* [WORK TO BE COMPLETED]: With the images removed, write out every line below exactly.

* [EXCERPTED RECORDS]:

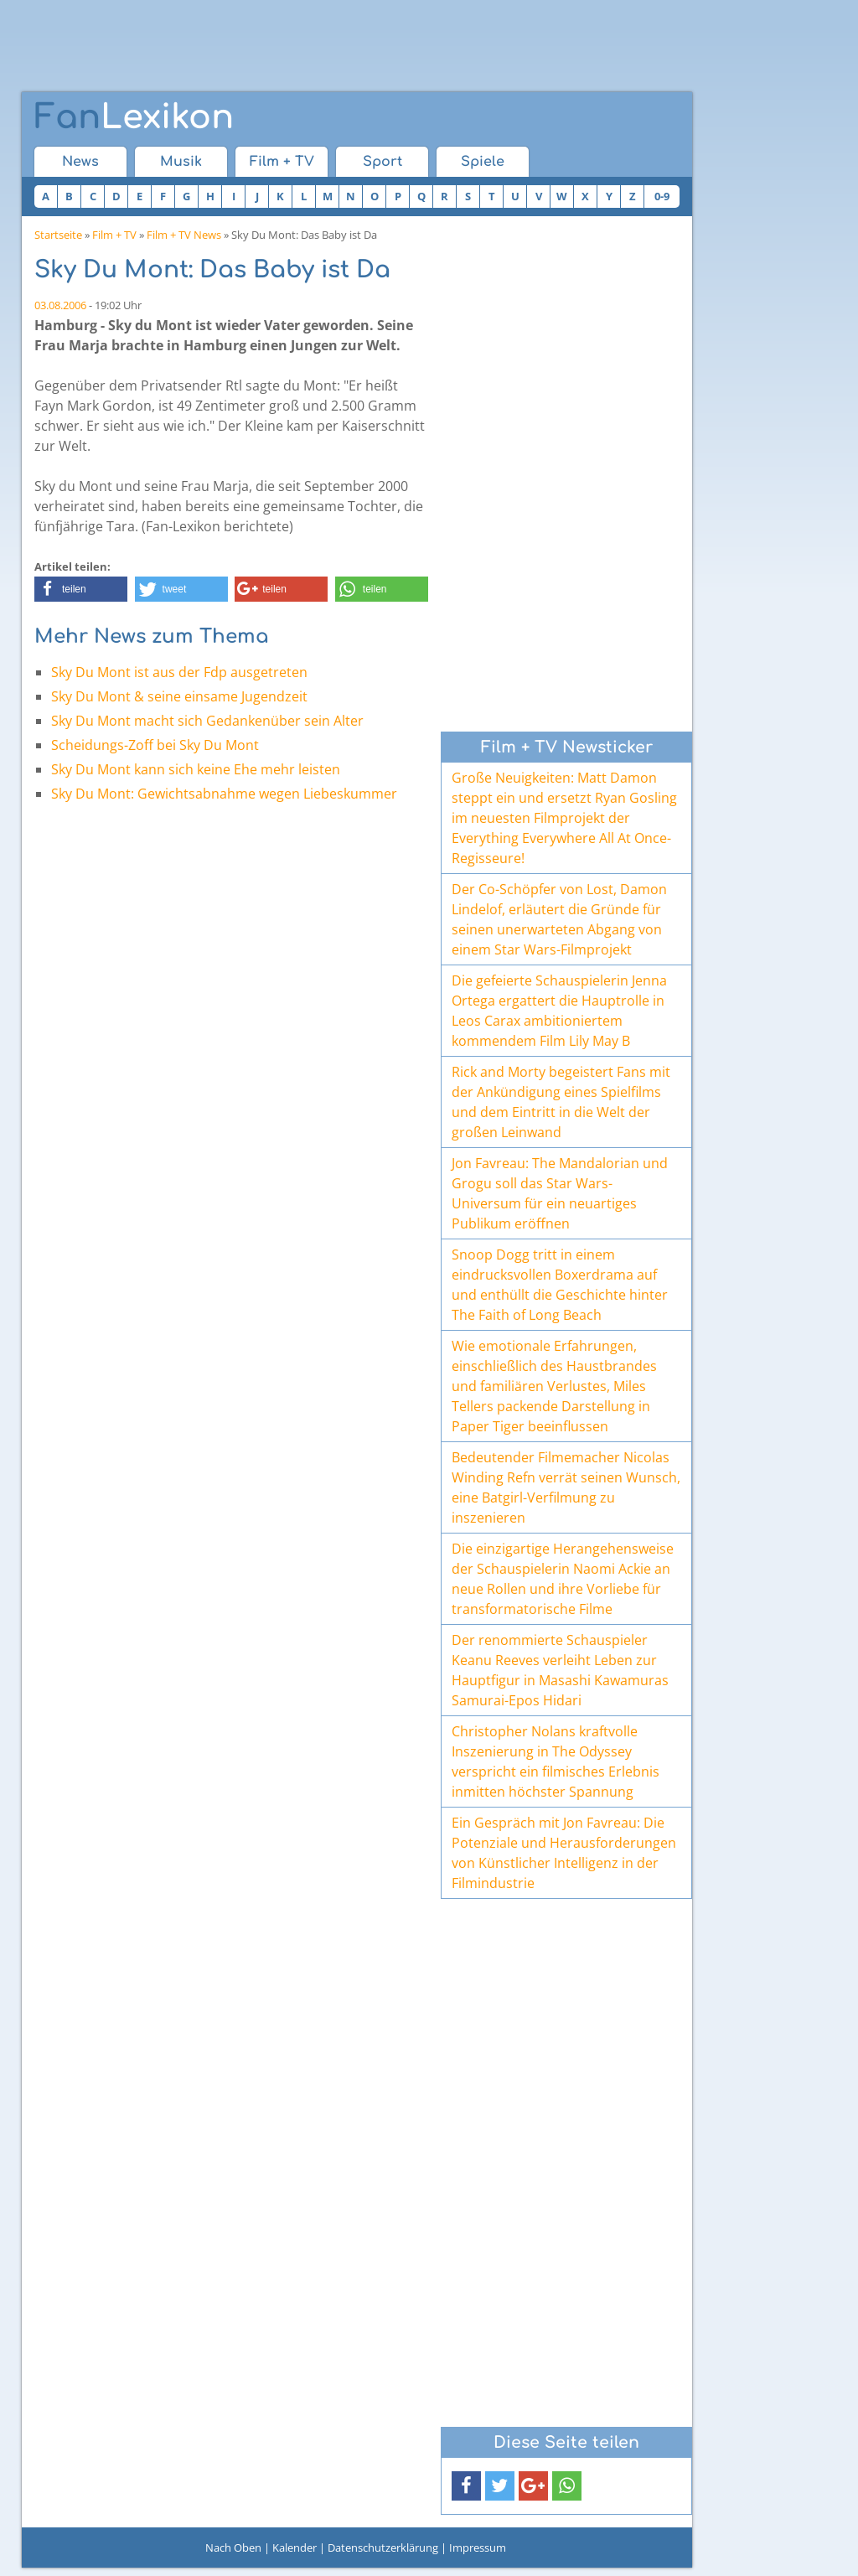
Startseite (58, 234)
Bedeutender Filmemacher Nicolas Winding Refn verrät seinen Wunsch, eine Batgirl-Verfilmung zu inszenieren (566, 1487)
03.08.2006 (60, 305)
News (80, 161)
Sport (382, 161)
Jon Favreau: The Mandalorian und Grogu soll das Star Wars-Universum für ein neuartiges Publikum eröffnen (560, 1193)
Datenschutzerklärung (383, 2547)
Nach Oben (233, 2547)
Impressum (477, 2547)
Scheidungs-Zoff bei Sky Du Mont (155, 745)
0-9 (661, 196)
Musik (181, 161)
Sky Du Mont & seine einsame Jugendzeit (179, 696)
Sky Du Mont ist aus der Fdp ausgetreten (179, 672)
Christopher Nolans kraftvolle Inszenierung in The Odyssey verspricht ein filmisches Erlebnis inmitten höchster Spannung (555, 1761)
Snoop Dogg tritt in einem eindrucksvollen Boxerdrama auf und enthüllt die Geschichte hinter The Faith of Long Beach (560, 1284)
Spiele (482, 161)
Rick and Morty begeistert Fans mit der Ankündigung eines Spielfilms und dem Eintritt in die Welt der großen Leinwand (561, 1102)
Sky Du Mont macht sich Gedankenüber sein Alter (207, 720)
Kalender (294, 2547)
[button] (80, 589)
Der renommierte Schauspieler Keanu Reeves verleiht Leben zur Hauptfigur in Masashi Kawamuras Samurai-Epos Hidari (560, 1670)
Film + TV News (184, 234)
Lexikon (134, 117)
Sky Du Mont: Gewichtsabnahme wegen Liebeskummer (224, 793)
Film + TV (282, 161)
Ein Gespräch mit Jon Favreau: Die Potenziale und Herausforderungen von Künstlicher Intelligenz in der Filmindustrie (564, 1852)
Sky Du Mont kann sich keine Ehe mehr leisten (195, 769)
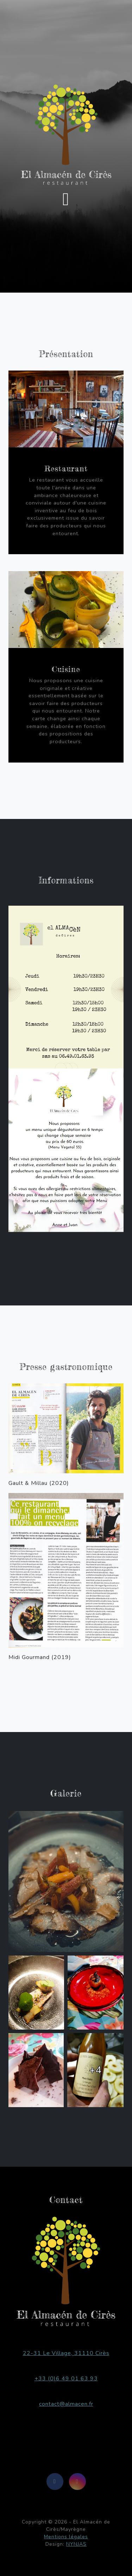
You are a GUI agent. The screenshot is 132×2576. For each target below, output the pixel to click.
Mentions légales (66, 2536)
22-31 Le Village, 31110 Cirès (66, 2353)
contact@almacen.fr (66, 2404)
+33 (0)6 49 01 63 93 (66, 2378)
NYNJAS (76, 2544)
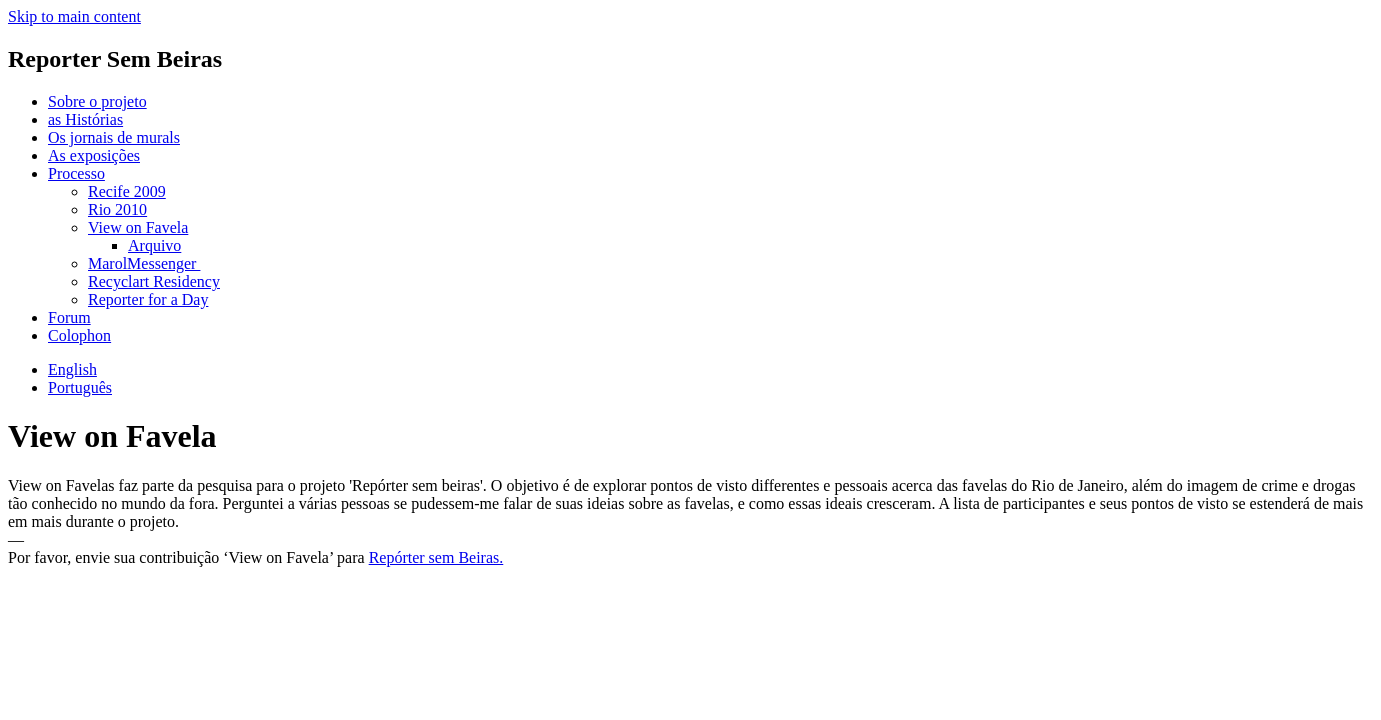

* [RESPONSE TO THIS EXERCISE]:
Startseite (58, 234)
Bedeutender Filmemacher Nicolas Winding Refn verrät seinen Wunsch, eine Batgirl-Verfilmung zu inszenieren (566, 1487)
03.08.2006 (60, 305)
News (80, 161)
Sport (382, 161)
Jon Favreau: The Mandalorian und Grogu soll das Star Wars-Universum für ein neuartiges Publikum eröffnen (560, 1193)
Datenschutzerklärung (383, 2547)
Nach Oben (233, 2547)
Impressum (477, 2547)
Scheidungs-Zoff bei Sky Du Mont (155, 745)
0-9 (661, 196)
Musik (181, 161)
Sky Du Mont & seine einsame Jugendzeit (179, 696)
Sky Du Mont ist aus der Fdp ausgetreten (179, 672)
Christopher Nolans kraftvolle Inszenierung in The Odyssey verspricht ein filmisches Erlebnis inmitten höchster Spannung (555, 1761)
Snoop Dogg tritt in einem eindrucksvollen Boxerdrama auf und enthüllt die Geschichte hinter The Faith of Long Beach (560, 1284)
Spiele (482, 161)
Rick and Morty begeistert Fans mit der Ankündigung eines Spielfilms und dem Eintritt in die Welt der großen Leinwand (561, 1102)
Sky Du Mont macht sich Gedankenüber sein Alter (207, 720)
Kalender (294, 2547)
[button] (80, 589)
Der renommierte Schauspieler Keanu Reeves verleiht Leben zur Hauptfigur in Masashi Kawamuras Samurai-Epos Hidari (560, 1670)
Film + TV News (184, 234)
Lexikon (134, 117)
Sky Du Mont: Gewichtsabnahme wegen Liebeskummer (224, 793)
Film + TV (282, 161)
Ein Gespräch mit Jon Favreau: Die Potenziale und Herausforderungen von Künstlicher Intelligenz in der Filmindustrie (564, 1852)
Sky Du Mont kann sich keine Ehe mehr leisten (195, 769)
You are a GUI agent. The screenshot is 132×2576. For each target below, output the pixel to click.
Mentions légales (66, 2536)
22-31 Le Village, 31110 Cirès (66, 2353)
contact@almacen.fr (66, 2404)
+33 (0)6 49 01 63 93 (66, 2378)
NYNJAS (76, 2544)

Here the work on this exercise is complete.